The Commission alleges that Zachary Bryant, a former account executive at the Los Angeles office of Lippert Heilshorn & Associates, Inc., an investor relations firm, routinely learned material information about Lippert’s clients before the information was released to the public. The Commission further alleges that Bryant tipped Ahmad Haris Tajyar of Encino, California, in advance of five announcements made by Lippert’s clients. The Commission alleges that Bryant and Ahmad Tajyar met as co-workers in 1997, and Ahmad Tajyar later hired Bryant of North Hollywood, California, to work at Investor Relations International, a Los Angeles-based investor relations firm owned by Ahmad Tajyar.
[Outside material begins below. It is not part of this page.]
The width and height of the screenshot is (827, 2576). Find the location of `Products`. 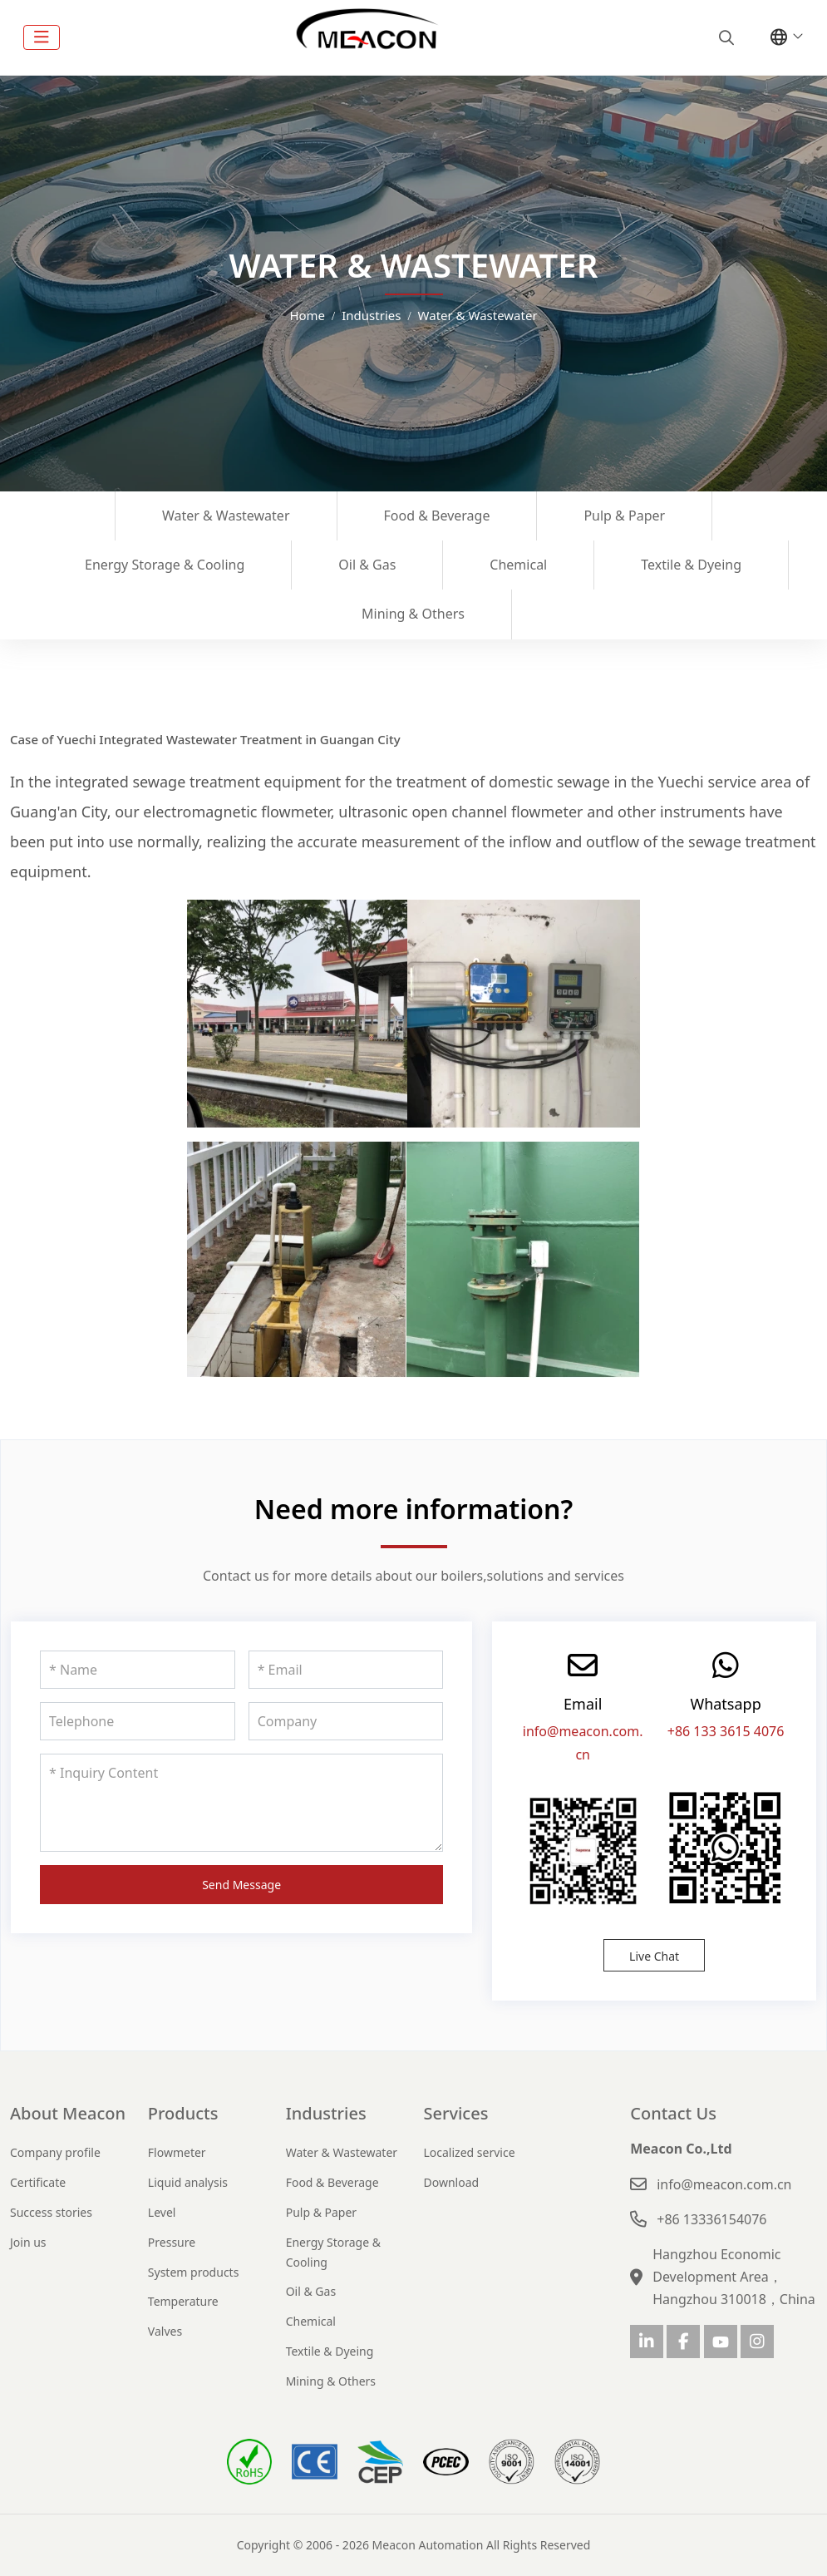

Products is located at coordinates (183, 2113).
The Commission’s complaint, filed in federal court in Los Angeles, alleges that on five separate occasions from at least April 2005 through December 2006 Bryant misappropriated nonpublic information from his firm’s clients by illegally tipping Ahmad Tajyar. The complaint further alleges that Ahmad Tajyar traded on the information in his own accounts and in the account of Dionysus Capital, LP, a hedge fund he managed. The complaint alleges that Ahmad Tajyar also tipped his cousin Omar Tajyar and that one of the Tajyars, in turn, tipped and/or traded in the account of a business associate, Vispi Shroff, a certified public accountant. The complaint alleges that the Tajyars, Shroff and Dionysus Capital reaped illegal profits totaling over $1.4 million.
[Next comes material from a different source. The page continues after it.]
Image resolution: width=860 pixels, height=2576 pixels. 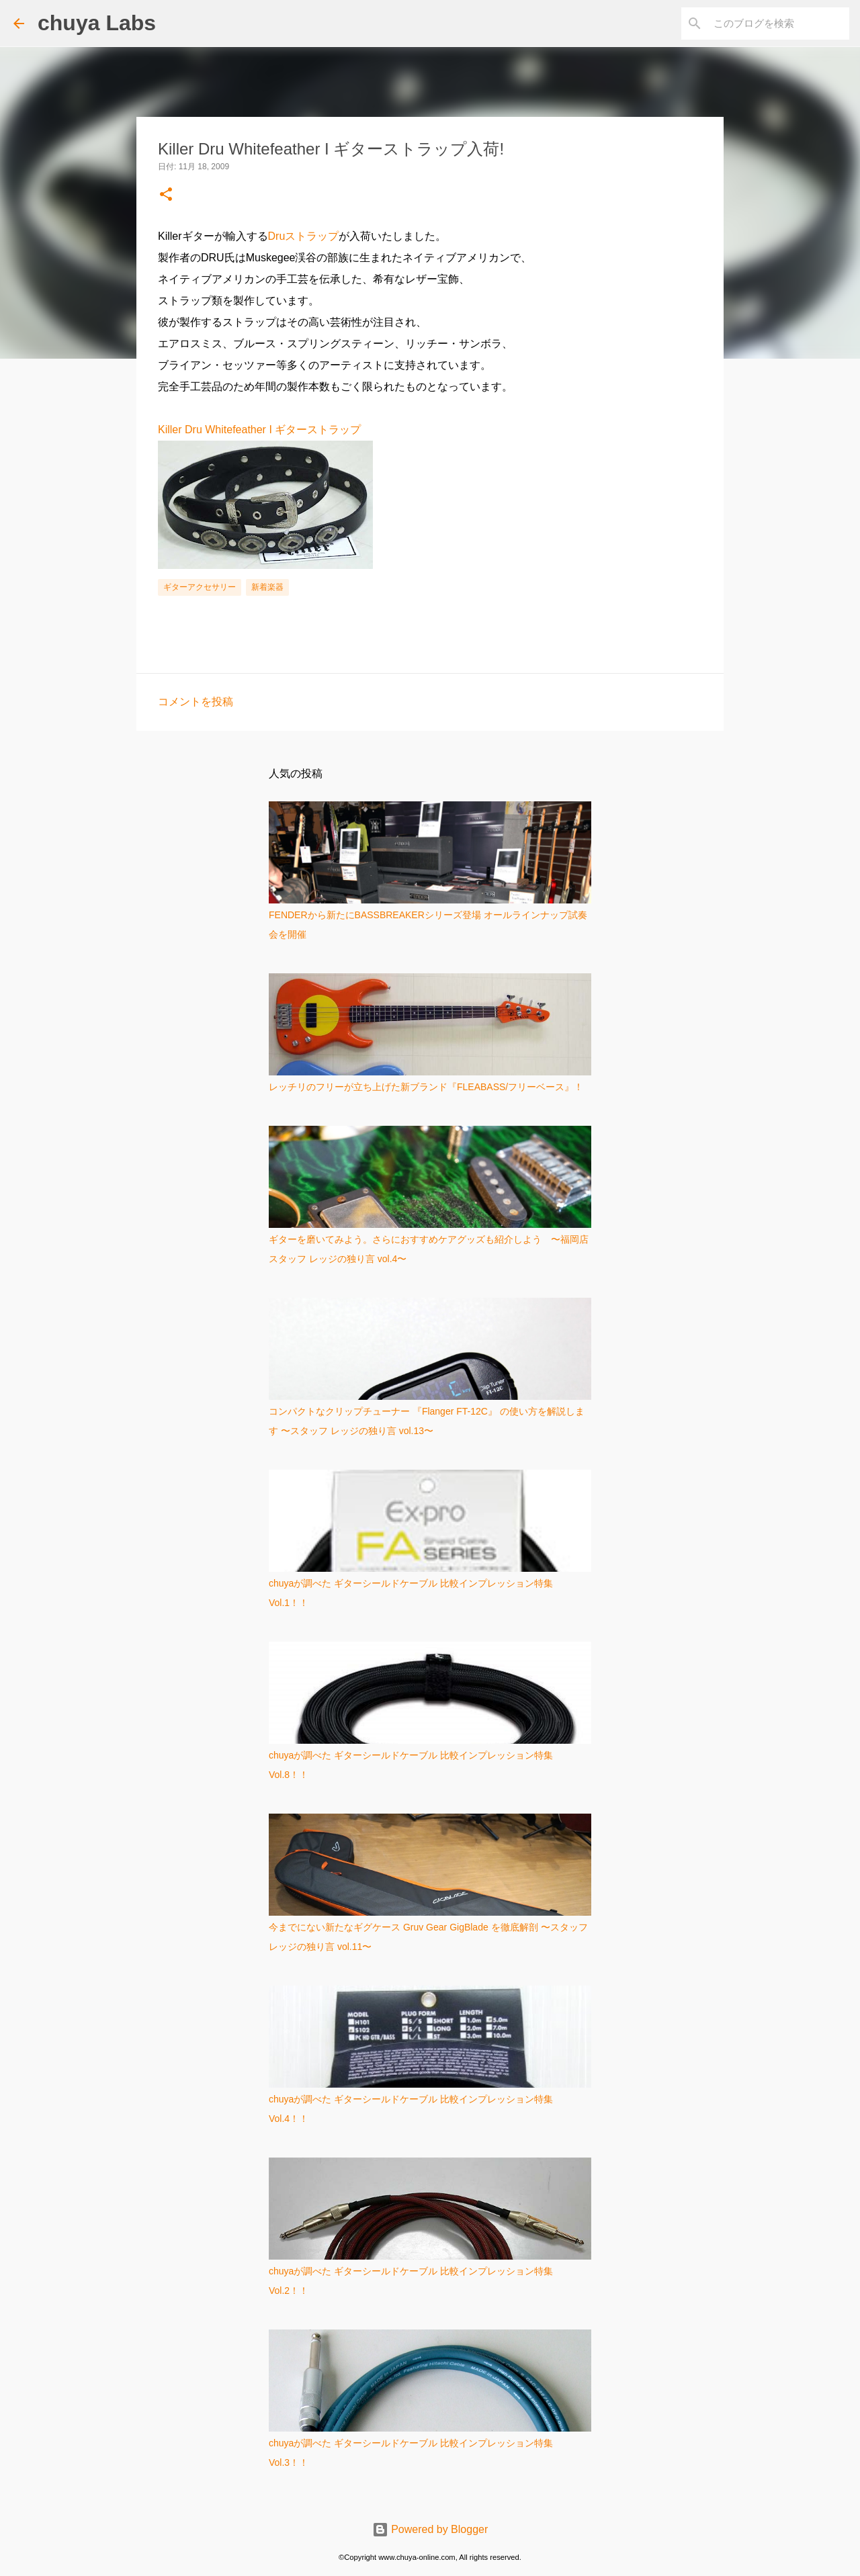 What do you see at coordinates (259, 429) in the screenshot?
I see `Killer Dru Whitefeather I ギターストラップ` at bounding box center [259, 429].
The complaint alleges that the Tajyars, Bryant, and Shroff each violated the antifraud provisions of the federal securities laws, Section 17(a) of the Securities Act of 1933, and Section 10(b) of the Securities Exchange Act of 1934, and Rule 10b-5 thereunder. The Commission is seeking permanent injunctive relief, disgorgement, and civil penalties against all the defendants. The Commission also seeks an officer and director bar against the Tajyars. Finally, the Commission seeks disgorgement from relief defendant, Dionysus Capital, L.P.
The Commission acknowledges the Financial Industry Regulatory Authority, the Chicago Board Options Exchange, and the New York Stock Exchange for their assistance in this matter. The Commission also acknowledges the assistance provided by Lippert during the investigation.